═══ SUPPLIED MATERIAL

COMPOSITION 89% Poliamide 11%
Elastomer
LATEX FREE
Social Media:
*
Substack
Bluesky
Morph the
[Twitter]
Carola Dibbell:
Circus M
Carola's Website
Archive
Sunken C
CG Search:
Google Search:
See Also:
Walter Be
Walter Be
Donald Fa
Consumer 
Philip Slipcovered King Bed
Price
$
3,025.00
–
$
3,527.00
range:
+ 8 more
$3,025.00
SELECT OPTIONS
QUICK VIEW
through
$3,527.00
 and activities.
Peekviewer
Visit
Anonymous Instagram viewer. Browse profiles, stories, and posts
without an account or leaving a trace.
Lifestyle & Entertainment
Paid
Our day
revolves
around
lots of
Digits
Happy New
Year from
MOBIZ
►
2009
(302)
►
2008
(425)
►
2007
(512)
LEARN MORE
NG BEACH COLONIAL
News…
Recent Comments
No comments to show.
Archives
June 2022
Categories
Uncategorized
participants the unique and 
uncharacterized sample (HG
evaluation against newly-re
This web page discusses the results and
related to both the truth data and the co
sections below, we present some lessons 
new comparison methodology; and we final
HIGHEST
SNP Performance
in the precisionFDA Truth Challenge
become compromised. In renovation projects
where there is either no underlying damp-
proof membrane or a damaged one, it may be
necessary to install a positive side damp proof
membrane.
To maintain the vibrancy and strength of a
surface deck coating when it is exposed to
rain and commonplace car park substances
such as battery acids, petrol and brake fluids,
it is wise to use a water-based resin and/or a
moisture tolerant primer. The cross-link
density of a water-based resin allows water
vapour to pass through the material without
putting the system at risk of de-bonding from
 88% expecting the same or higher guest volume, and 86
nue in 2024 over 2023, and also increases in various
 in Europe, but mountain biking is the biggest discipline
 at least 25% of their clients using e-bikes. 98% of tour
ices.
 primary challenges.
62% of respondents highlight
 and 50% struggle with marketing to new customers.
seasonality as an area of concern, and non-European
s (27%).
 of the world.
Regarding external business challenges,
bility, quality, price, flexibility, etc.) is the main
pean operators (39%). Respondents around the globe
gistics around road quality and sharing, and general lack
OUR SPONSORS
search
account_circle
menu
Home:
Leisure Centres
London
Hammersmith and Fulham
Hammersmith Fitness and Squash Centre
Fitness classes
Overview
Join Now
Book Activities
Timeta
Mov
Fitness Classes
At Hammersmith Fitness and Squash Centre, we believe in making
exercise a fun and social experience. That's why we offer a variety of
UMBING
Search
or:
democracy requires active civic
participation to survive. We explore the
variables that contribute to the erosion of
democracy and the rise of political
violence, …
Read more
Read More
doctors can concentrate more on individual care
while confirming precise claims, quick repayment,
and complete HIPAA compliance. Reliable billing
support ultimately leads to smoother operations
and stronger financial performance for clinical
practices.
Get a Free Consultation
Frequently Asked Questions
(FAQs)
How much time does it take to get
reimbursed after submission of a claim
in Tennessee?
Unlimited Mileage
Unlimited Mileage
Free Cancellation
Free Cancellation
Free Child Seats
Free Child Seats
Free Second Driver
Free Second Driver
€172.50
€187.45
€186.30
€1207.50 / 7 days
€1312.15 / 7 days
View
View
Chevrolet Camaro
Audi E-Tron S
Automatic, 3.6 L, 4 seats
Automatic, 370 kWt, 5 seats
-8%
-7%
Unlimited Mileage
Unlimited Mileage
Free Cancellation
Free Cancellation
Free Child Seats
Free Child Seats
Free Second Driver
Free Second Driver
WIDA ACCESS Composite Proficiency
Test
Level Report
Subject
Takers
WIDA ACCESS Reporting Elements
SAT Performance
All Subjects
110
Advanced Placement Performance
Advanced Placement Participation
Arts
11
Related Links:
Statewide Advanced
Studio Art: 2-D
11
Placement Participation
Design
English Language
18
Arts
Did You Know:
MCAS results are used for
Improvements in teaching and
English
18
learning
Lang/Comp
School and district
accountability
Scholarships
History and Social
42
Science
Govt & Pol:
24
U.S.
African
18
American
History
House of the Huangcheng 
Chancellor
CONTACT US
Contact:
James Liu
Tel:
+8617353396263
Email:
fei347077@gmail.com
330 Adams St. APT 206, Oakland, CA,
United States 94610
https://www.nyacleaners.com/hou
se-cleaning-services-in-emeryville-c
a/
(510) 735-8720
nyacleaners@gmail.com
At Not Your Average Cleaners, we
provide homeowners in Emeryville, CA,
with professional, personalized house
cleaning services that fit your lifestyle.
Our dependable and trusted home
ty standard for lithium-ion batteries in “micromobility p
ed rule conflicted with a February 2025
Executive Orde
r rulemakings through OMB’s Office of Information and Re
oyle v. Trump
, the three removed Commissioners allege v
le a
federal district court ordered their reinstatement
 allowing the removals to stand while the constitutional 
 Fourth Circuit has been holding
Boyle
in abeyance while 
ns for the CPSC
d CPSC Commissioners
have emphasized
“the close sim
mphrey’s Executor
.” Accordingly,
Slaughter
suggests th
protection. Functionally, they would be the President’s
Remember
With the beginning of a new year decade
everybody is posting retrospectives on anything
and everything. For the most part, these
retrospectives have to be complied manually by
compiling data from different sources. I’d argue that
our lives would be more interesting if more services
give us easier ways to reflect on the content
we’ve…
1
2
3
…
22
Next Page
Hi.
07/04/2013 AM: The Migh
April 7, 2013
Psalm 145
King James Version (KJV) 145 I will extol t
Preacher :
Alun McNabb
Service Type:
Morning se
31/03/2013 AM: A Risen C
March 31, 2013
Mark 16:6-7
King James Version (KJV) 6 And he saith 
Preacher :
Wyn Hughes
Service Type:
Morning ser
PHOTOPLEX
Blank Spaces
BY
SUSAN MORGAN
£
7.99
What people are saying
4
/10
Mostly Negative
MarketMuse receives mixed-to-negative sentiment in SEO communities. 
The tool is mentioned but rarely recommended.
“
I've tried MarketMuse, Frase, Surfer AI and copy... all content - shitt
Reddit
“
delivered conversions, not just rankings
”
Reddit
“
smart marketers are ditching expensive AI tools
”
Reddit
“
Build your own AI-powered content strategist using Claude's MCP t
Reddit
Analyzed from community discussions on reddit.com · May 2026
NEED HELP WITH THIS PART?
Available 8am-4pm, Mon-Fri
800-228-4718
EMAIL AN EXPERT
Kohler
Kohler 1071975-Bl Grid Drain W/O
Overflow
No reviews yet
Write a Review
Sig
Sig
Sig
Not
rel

══════

**EXERCISE INSTRUCTIONS:** Only the lines that contain the string "nyacleaners" are to be copied from the records.

**EXPECTED OUTPUT:**
https://www.nyacleaners.com/hou
nyacleaners@gmail.com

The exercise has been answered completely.